** WHAT TO PRODUCE **
Search the records for the string "Выплаты" and copy every line in which it appears.

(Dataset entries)
BEGIN
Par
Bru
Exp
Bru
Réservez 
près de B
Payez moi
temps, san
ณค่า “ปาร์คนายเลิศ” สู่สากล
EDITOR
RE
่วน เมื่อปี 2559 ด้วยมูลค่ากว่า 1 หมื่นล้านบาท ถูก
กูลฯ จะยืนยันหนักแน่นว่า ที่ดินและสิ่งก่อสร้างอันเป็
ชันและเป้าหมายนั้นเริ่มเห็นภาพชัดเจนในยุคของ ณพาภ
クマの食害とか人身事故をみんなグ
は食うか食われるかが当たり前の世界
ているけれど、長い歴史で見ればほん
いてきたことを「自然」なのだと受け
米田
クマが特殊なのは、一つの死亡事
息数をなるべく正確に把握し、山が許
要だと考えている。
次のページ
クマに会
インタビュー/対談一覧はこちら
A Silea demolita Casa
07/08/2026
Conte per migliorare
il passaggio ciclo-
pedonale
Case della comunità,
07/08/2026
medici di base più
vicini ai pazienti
END
BEGIN
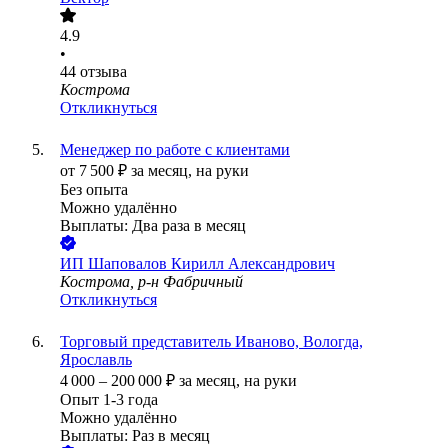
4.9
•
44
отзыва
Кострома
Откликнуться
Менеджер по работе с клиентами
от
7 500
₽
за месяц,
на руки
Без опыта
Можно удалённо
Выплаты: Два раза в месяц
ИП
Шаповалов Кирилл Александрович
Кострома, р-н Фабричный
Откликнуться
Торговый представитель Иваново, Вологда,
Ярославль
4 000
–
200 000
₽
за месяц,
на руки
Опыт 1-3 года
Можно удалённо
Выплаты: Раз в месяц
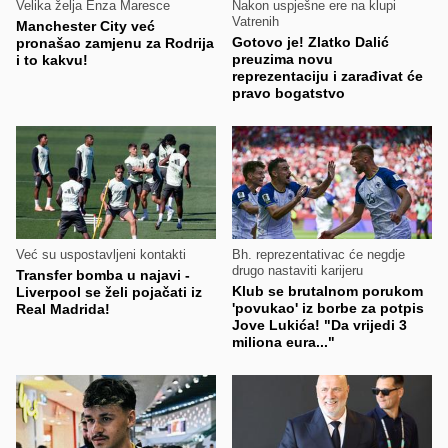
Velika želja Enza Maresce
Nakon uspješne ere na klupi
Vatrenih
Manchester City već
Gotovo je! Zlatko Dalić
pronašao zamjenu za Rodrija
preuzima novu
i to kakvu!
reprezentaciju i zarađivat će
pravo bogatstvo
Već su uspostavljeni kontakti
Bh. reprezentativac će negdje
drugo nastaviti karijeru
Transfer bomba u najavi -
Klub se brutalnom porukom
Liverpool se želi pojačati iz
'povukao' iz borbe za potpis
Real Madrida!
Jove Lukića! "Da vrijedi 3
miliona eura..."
END
** SOLUTION FOR THIS EXERCISE **
Выплаты: Два раза в месяц
Выплаты: Раз в месяц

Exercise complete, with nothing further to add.